Finally, I want to touch on the role of such unions as the Oxford Union, the Cambridge Union and the Durham Union. They have been real bastions of free speech, and I do not suspect that they would have any problems with the duties covering them, too. We all know that often they have been the ones that have continued to say, “We want all different people to come, debate and talk.” But we cannot create a law based on the long-standing position of the Oxford, Cambridge and Durham unions—to name the most famous but not necessarily best student debating societies in the country—because they have had an historical foundation, whereas almost every other debating union and society in our country is regulated because it forms an affiliated part of an institution. I do not think it is fair that a few ancient universities get different privileges from the newer universities. That is a dangerous division.
We need to ask whether a debating club made up exclusively of students is regulated or not. The Minister needs to make a decision. I hope that she will say that she has accepted the point. She may not agree with the detailed wording, but I hope she says that she will go away and make sure that the provision applies to either all student societies or none, and either all student spaces or none. That should also cover the commercial sector—bodies with whom an institution may have commercial relationships.

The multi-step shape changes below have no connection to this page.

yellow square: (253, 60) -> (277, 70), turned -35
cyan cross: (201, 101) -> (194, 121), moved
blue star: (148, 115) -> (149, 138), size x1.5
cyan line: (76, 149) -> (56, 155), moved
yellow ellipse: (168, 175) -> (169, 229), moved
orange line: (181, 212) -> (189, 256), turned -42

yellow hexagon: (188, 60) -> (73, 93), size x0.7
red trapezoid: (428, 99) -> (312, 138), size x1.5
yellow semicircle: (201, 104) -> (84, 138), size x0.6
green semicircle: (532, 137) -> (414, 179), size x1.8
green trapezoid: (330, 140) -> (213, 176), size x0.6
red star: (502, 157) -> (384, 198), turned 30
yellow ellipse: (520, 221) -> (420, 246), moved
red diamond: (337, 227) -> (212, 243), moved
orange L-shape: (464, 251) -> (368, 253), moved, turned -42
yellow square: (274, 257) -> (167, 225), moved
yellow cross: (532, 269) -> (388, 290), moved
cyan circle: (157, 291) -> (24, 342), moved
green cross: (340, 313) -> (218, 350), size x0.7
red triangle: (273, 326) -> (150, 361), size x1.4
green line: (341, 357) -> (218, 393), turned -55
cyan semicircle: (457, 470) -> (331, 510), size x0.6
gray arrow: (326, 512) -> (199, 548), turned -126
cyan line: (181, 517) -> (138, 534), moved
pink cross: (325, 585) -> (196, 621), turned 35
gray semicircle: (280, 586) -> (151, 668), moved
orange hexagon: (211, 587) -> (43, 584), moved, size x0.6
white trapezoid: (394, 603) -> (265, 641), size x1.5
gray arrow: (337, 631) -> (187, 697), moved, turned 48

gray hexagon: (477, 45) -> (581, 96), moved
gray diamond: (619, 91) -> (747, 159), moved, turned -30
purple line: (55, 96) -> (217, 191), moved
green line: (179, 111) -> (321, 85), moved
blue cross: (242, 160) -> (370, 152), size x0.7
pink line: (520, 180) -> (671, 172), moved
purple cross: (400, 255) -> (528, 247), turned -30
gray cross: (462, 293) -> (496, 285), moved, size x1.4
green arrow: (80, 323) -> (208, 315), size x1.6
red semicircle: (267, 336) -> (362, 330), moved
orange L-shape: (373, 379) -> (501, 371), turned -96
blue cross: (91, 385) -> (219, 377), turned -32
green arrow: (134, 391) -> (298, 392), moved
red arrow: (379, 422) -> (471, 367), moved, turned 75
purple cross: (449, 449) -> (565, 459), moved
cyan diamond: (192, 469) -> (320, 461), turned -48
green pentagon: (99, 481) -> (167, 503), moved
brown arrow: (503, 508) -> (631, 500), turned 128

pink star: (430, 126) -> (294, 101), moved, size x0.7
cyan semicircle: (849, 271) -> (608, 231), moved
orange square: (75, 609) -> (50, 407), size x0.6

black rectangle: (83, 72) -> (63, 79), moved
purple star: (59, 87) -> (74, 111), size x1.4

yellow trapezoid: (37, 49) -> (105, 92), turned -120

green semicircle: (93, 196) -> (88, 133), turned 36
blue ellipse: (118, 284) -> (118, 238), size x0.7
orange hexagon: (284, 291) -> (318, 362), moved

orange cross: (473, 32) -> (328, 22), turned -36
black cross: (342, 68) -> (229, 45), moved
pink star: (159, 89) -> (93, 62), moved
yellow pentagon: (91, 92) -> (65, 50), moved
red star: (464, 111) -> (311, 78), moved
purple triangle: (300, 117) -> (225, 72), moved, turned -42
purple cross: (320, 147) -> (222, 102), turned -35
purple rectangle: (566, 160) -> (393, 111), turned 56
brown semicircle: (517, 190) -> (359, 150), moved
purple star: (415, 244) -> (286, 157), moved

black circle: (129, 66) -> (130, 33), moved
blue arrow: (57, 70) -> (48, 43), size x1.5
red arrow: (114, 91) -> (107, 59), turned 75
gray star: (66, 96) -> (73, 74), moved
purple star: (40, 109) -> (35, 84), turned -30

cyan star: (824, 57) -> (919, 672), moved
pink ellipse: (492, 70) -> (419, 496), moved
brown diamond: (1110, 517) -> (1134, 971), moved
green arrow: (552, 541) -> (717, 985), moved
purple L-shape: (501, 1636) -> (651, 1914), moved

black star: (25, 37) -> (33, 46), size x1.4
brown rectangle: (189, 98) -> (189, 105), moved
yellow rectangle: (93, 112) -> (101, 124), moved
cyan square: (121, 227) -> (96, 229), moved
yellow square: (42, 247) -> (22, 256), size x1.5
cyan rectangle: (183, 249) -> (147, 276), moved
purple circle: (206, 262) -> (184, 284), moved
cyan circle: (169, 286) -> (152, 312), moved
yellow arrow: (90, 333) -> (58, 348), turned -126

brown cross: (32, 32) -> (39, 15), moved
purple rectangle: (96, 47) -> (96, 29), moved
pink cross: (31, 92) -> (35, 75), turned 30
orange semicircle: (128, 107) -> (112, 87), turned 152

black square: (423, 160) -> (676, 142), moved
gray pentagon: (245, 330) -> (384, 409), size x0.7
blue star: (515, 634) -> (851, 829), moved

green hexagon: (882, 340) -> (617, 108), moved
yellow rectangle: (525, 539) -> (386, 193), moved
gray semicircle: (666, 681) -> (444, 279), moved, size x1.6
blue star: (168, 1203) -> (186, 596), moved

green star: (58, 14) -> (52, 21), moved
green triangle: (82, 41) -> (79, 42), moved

Any transgression of freedom of speech and academic freedom goes against the fundamental principles of the higher education sector in England. It is therefore essential that our universities are places where freedom of speech can thrive for all staff, students and visiting speakers, so they can contribute to a culture of open and robust intellectual debate. Student unions provide support and services to their members and their universities. It is therefore appropriate and essential that the legislative framework is extended to cover student unions directly.
The extension of the duties imposed only on higher education providers will ensure that freedom of speech is protected to the fullest extent. This will ensure our universities can continue their long and proud history of being a place where views may be freely expressed and debated. Clause 2 will provide the legislative framework to extend these important duties to student unions at approved fee cap providers—a category of registered higher education providers. It will insert two new provisions into the Higher Education and Research Act 2017. Proposed new section A4 provides that student unions will be required to take reasonably practicable steps to secure lawful freedom of speech for their members and staff; for students, members and the staff of the provider; and for visiting speakers.
Opposition Members have spoken at great length on this clause, so I will give way only once.
Thank you. I want clarification about non-affiliated student societies—student societies that are not directly affiliated to the student unions.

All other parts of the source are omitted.